A lethal new drug dubbed “gray death” by authorities that is dangerous to even touch with gloves is being eyed in overdose cases across Georgia, Alabama and Ohio. Investigators said the high-potency cocktail — which is comprised of heroin, fentanyl, the elephant tranquilizer carfentanil, and a synthetic opioid called U-47700 — can kill users with a single dose.
“Gray death is one of the scariest combinations that I have ever seen in nearly 20 years of forensic chemistry drug analysis,” Deneen Kilcrease, manager of the chemistry section at the Georgia Bureau of Investigation, told The Associated Press.
A spokeswoman for the agency told the Associated Press that they’ve seen 50 overdoses cases involving gray death over the past three months. Users can inject, swallow, smoke or snort the drug, which varies in consistency and looks like a concrete mixture.
The Ohio coroner’s office told the news agency that a compound similar to gray death has been coming in for months, with at least eight samples matching the drug mixture. A user can buy the lethal cocktail for as low as $10 on the street, Forbes reported.
Law enforcement officials believe a price drop led users to switch from prescription painkillers to heroin, which is often cut with fentanyl — a drug that is 50 times more potent than heroin and 100 times more potent than morphine. Most alarming to officials is that users do not have a way of telling if heroin is pure or laced with other drugs before using it. The same goes for the gray death.
“You don’t know what you’re getting with these things,” Richie Webber, who overdosed on fentanyl-laced heroin in 2014, told The Associated Press. “Every time you shoot up, you’re literally playing Russian roulette with your life.”

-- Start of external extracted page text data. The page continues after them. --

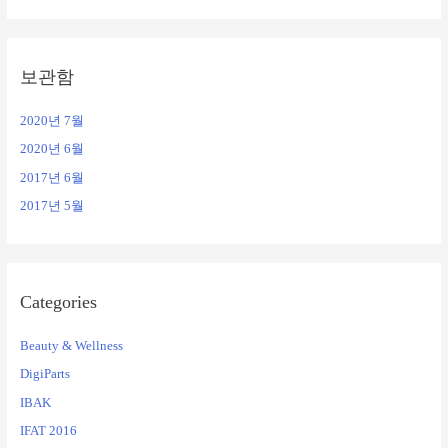
보관함
2020년 7월
2020년 6월
2017년 6월
2017년 5월
Categories
Beauty & Wellness
DigiParts
IBAK
IFAT 2016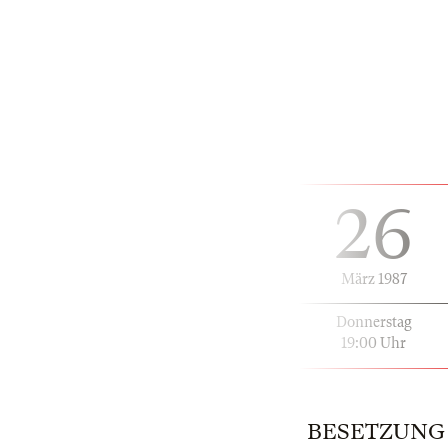
26
März 1987
Donnerstag
19:00 Uhr
BESETZUNG | 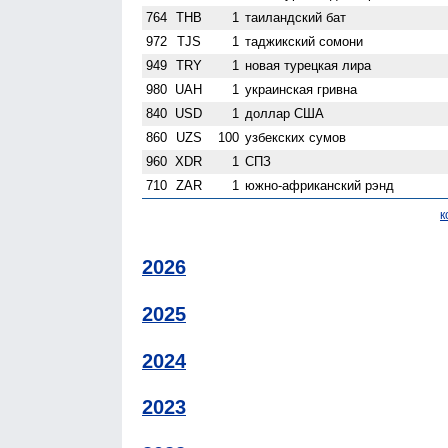
764
THB
1
таиландский бат
972
TJS
1
таджикский сомони
949
TRY
1
новая турецкая лира
980
UAH
1
украинская гривна
840
USD
1
доллар США
860
UZS
100
узбекских сумов
960
XDR
1
СПЗ
710
ZAR
1
южно-африканский рэнд
к
2026
2025
2024
2023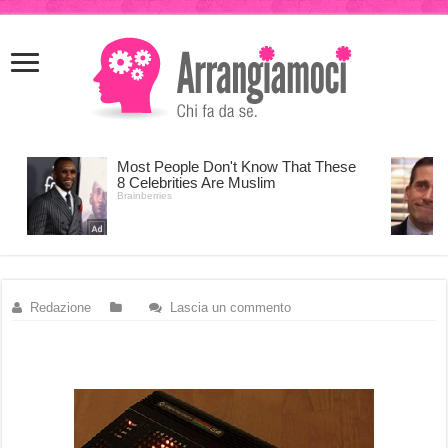
meritking
meritking
giriş
kingroyal
giriş
Redazione
Lascia un commento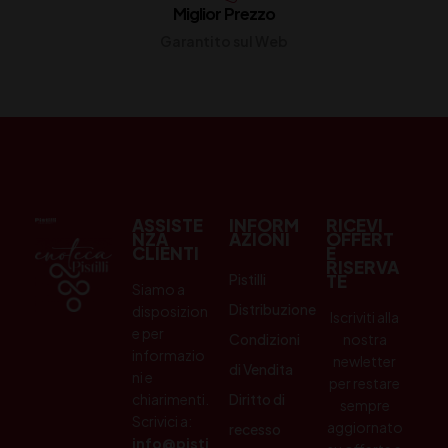
Miglior Prezzo
Garantito sul Web
ASSISTE
INFORM
RICEVI
NZA
AZIONI
OFFERT
CLIENTI
E
RISERVA
Pistilli
TE
Siamo a
Distribuzione
disposizion
Iscriviti alla
e per
Condizioni
nostra
informazio
newletter
di Vendita
ni e
per restare
chiarimenti.
Diritto di
sempre
Scrivici a:
aggiornato
recesso
info@pisti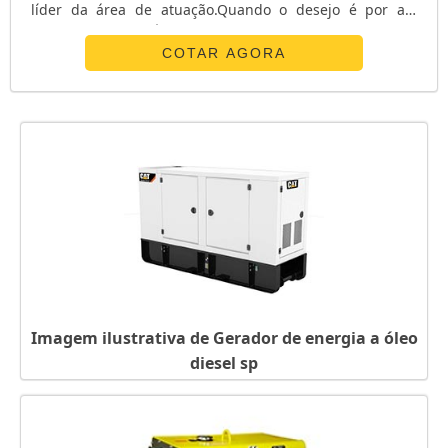
líder da área de atuação.Quando o desejo é por ats
chave de transferência, com os profissionais da E. C. A.
Equipamentos Eletrônicos o cliente receberá
COTAR AGORA
assertividade com pagamento acessível.UM POUCO MAIS
SOBRE ATS CHAVE DE TRANSFERÊNCIAA E. C. A.
Equipamentos Eletrônicos canaliza s...
Imagem ilustrativa de Gerador de energia a óleo
diesel sp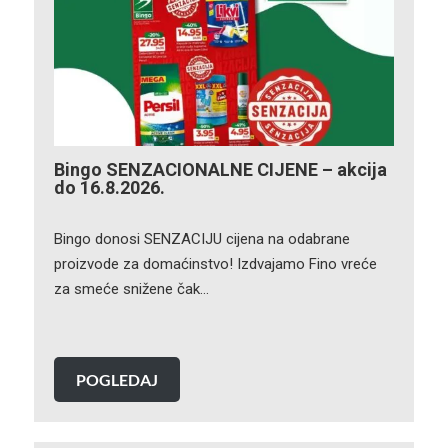
Bingo SENZACIONALNE CIJENE – akcija
do 16.8.2026.
Bingo donosi SENZACIJU cijena na odabrane
proizvode za domaćinstvo! Izdvajamo Fino vreće
za smeće snižene čak…
POGLEDAJ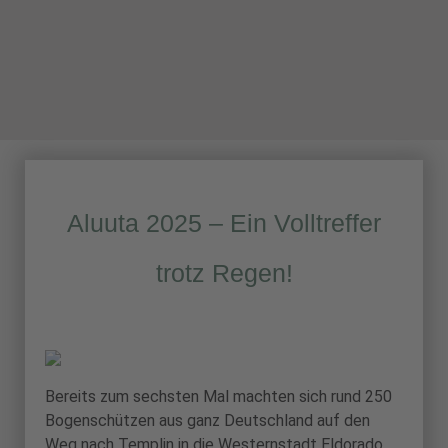
Aluuta 2025 – Ein Volltreffer
trotz Regen!
Bereits zum sechsten Mal machten sich rund 250
Bogenschützen aus ganz Deutschland auf den
Weg nach Templin in die Westernstadt Eldorado,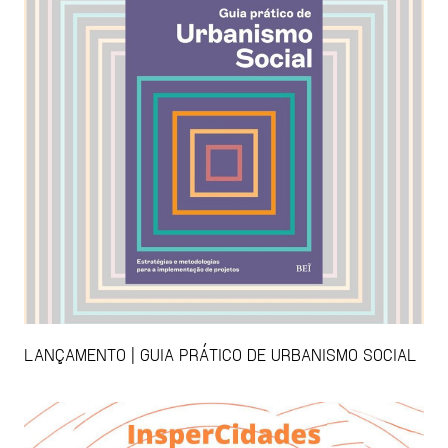
LANÇAMENTO | GUIA PRÁTICO DE URBANISMO SOCIAL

With the nation already in the midst of an opioid epidemic, the Centers for Disease Control and Prevention (CDC) and law enforcement departments around the country have been on high alert for fentanyl-laced opioids, which are behind an increasing number of unintentional overdose fatalities in multiple states across the United States. In 2015 alone, opioids, including prescription drugs and heroin, killed more than 33,000 Americans.
“Normally we would be able to walk by one of our scientists, and say ‘What are you testing?’ and they’ll tell you heroin or ‘We’re testing fentanyl,’” Ohio Attorney General Mike DeWine told The Associated Press. “Now, sometimes they’re looking at it, at least initially, and say, ‘Well, we don’t know.’”
In Alabama, where authorities said they see an evolution of drug abuse and addiction across the state, they are trying to send a clear message about the danger of using gray death before it becomes widely available.
“This is not a drug that you use to get high — if you put this drug into your body you will die, it will kill you,” Clay Hammac, Shelby County Drug Enforcement Task commander, told ABC 33 40.